Fresh from closing on Live! Maryland, Gaming and Leisure Properties tops Street’s Q4 forecast

Sunday, February 27, 2022 10:58 PM

Momentum from closing a big Maryland acquisition and declaring a special dividend pushed Gaming and Leisure Properties into its fourth-quarter earnings call Thursday. But the real estate investment trust had a key cash flow measure drop year to year and miss Wall Street forecasts. Revenue fell slightly, but topped forecasts.

In a statement, Wyomissing, Pennsylvania-based Gaming and Leisure said funds from operation were $178 million, or 74 cents per diluted share, for the three months ended Dec. 31, down from $184.1 million, or 81 cents per diluted share, a year earlier.

The latest result missed the 83-cents-per-diluted-share funds-from-operation forecast of analysts surveyed by Seeking Alpha. Funds from operation, a closely watched fiscal yardstick for real estate investment trusts, take net income and adds back depreciation and amortization.

Adjusted earnings before interest, taxes, depreciation, and amortization, a different cash flow measure that excludes one-time costs, rose 4.8% to $277.2 million from $264.6 million.

Revenue fell 0.6% to $298.3 million from $300.2 million and topped Seeking Alpha-polled analysts’ $295.1 million forecast.

Gaming and Leisure shares rose 13 cents, or 0.29%, Friday to close at $44.96 on the Nasdaq. The shares sank 96 cents, or 2.14%, to settle at $44 after hours.

On Dec. 30, Gaming and Leisure closed its $1.14 billion purchase of Live! Maryland, a Hanover, Maryland, hotel-casino, for $1.14 billion from Baltimore-based Cordish Cos. Also under the deal, Gaming and Leisure may pursue financing partnerships with Cordish Cos.

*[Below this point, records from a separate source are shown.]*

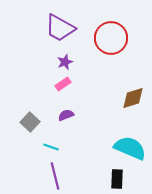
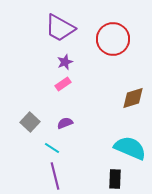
red circle: moved 2 px right, 1 px down
purple semicircle: moved 1 px left, 8 px down
cyan line: moved 1 px right, 1 px down; rotated 14 degrees clockwise
black rectangle: moved 2 px left
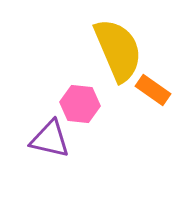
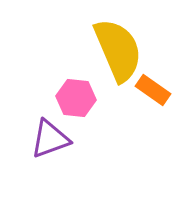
pink hexagon: moved 4 px left, 6 px up
purple triangle: rotated 33 degrees counterclockwise
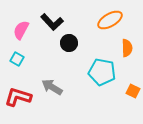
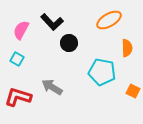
orange ellipse: moved 1 px left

Gaming and Leisure also entered into a triple-net lease with Cordish in which Cordish continues owning, controlling, and managing Live! Maryland. The lease has initial annual rent of $75 million and a 39-year initial term.

Gaming and Leisure, spun off from Penn National Gaming in 2013, is on track to complete a previously announced deal for the land assets of Live! Philadelphia and Live! Pittsburgh in this year’s first half.

“With Cordish and Bally’s … we believe that there is an additional path to growth … that could also include some of our existing tenants as we talk to Penn about a variety of investments that they may want to make going forward,” Gaming and Leisure Chief Executive Officer Peter Carlino said in a conference call with analysts and journalists.

“So,” he said, “we see 2022 is already off to a great start.”

On Dec. 17, Gaming and Leisure completed its previously announced $28.2 million sale of Hollywood Casino Baton Rouge’s operations to Casino Queen Holding Co.

When asked whether Gaming and Leisure would invest outside the casino industry, Carlino and Chief Investment Officer Matt Demchyk said the REIT always considers options, but will be cautious.

“We don’t want to put our money into much more volatile income streams that cost a lot more than the gaming assets,” Demchyk said, “I’ll also point out, we don’t feel that we need to do something outside of gaming to prove that we can do something outside of gaming. … The first deal we do is going to be because it crosses the threshold of making sense on a risk-adjusted basis.”

Bank of America on Jan. 10 downgraded Gaming and Leisure to “underperform” from “buy,” wary of how higher interest rates may affect 10-year-or-longer rental contracts. Bank of America analyst Shaun Kelley told Seeking Alpha that Gaming and Leisure also has fewer guaranteed rent escalators and less contractual consumer-price-index protection than VICI Properties.

For the 12 months ended Dec. 31, Gaming and Leisure had $756.7 million, or $3.24 per share in funds from operation, up from $684.4 million, or $3.11 per share, a year earlier.

Twelve-month revenue rose 6.1% to $1.22 billion from $1.15 billion.